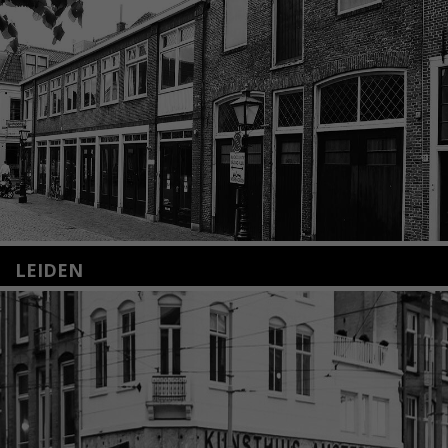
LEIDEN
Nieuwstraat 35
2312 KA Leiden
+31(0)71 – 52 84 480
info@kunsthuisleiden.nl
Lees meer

* * *

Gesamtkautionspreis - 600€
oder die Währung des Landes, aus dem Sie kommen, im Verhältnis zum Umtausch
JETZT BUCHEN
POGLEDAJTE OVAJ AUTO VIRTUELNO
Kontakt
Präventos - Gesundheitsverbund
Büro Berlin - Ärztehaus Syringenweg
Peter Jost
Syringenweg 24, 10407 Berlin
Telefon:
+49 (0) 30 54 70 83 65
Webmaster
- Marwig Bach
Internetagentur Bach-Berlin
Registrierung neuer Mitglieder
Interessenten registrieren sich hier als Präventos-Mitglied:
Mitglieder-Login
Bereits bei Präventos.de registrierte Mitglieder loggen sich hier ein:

WHAT THE EXERCISE ASKS:
Take the entries above and return only the lines from the one with "Interessenten registrieren sich" to the one with "Bereits bei Präventos.de", both included, unchanged.

RESPONSE:
Interessenten registrieren sich hier als Präventos-Mitglied:
Mitglieder-Login
Bereits bei Präventos.de registrierte Mitglieder loggen sich hier ein:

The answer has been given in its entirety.